Concernant le score de sédation, il n'y avait pas de différence significative entre le groupe DEX et NSS (RR = 0.67, 95%CI = 0.25-1.80, p=0.425).

Cependant, des paramètres péri-opératoires semblaient se distinguer entre ces deux groupes, avec une bradycardie péri-opératoire (FC médiane de 75.9 vs 80.8 bpm, p=0.015) et une hypotension artérielle post-opératoire immédiate (TA systolique de 115.8 vs 120.6 mmHg, p=0.29) significativement plus importantes dans le groupe DEX.

Enfin, il n'existait pas de différence significative concernant les évènements hémodynamiques nécessitant une intervention médicale étudiée (bradycardie, tachycardie, hypotension, hypertension, hypoxémie).

Conclusion

Cette étude met en évidence que la DEX, bien qu'administrée à faible posologie, pourrait réduire l'incidence de POD, et ce jusqu'à 72h dans les suites chirurgicales.

L'avis du jeune gériatre

La POD reste un enjeu majeur pour nos patients âgés, souvent source d'échec dans leur reprise d'autonomie.

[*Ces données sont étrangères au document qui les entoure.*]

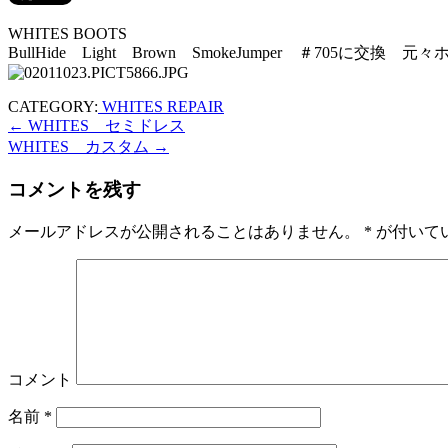
WHITES BOOTS
BullHide Light Brown SmokeJumper ＃
CATEGORY:
WHITES REPAIR
←
WHITES セミドレス
WHITES カスタム
→
コメントを残す
メールアドレスが公開されることはありません。
*
が付いて
コメント
名前
*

Bien qu'elle soit parfois expliquée par un facteur pour lequel une intervention thérapeutique est réalisable (rétention aiguë d'urine, algie, troubles sensoriels non appareillés, infection, etc.), il n'est parfois identifié aucune cause évidente.

Cette étude semble mettre en avant une molécule qui, à dose adaptée, limiterait le risque de POD chez nos sujets âgés, mais néanmoins au sein d'une population bien ciblée (absence de comorbidité neurocognitive notamment) et pour une durée de suivi très courte (durée de séjours moyenne aux alentours de 7-10 jours, même si la majeure partie des POD arrivent en post-opératoire immédiat). Cette population, en pratique courante, reste pourtant la plus à risque de confusion post-opératoire (2). En termes de conséquences hémodynamiques, elles semblent relativement limitées selon cette étude, même si un des facteurs prédictifs désormais connus de POD est l'hypotension péri-opératoire (3).

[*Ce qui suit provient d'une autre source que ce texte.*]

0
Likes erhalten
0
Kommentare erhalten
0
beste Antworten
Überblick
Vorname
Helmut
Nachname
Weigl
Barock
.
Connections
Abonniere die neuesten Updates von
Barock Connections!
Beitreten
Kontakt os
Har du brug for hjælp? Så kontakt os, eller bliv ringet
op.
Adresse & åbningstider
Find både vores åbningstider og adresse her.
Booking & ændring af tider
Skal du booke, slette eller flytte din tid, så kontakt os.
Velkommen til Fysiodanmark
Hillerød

Cette étude illustre bien que des progrès sont à venir dans la prise en charge du « delirium » post-opératoire.

 

Pour l'Association des Jeunes Gériatres
Dr Floriane BRIL
Docteur Junior de DES de Gériatrie
Hôpital Antoine Béclère

Références

1. Choovongkomol C, Sinchai S, Choovongkomol K. Effect of a Single-dose Dexmedetomidine on Postoperative Delirium and Intraoperative Hemodynamic Outcomes in Elderly Hip Surgery; A Randomized Controlled Trial Dexmedetomidine for Postoperative Delirium: Dexmedetomidine for Postoperative Delirium. Siriraj Med J. 2024;76:80–9. doi: 10.33192/ smj.v76i2.266653.

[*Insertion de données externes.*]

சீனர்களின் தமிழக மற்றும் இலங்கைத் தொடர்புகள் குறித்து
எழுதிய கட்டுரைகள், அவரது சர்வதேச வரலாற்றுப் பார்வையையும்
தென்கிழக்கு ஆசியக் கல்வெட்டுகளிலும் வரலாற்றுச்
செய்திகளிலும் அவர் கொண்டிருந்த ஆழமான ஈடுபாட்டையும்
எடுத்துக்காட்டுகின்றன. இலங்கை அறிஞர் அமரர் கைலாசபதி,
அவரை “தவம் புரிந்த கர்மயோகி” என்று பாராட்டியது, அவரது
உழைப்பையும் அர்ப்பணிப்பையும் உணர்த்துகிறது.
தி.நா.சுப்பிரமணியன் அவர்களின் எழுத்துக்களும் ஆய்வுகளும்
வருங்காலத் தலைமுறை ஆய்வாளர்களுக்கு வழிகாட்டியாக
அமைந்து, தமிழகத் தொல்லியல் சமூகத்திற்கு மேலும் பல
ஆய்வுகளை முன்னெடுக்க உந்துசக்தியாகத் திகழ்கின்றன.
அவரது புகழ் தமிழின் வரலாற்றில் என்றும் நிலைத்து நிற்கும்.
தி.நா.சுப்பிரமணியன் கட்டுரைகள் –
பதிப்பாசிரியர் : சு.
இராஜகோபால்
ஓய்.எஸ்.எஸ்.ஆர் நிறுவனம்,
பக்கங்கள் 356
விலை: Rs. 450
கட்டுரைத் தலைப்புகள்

2. Daiello LA, Racine AM, Yun Gou R, et al. Postoperative Delirium and Postoperative Cognitive Dysfunction. Anesthesiology. 2019;131:477–91. doi: 10.1097/ALN.0000000000002729.

3. Maheshwari K, Ahuja S, Khanna AK, et al. Association Between Perioperative Hypotension and Delirium in Postoperative Critically Ill Patients: A Retrospective Cohort Analysis. Anesth Analg. 2020;130:636–43. doi: 10.1213/ANE.0000000000004517.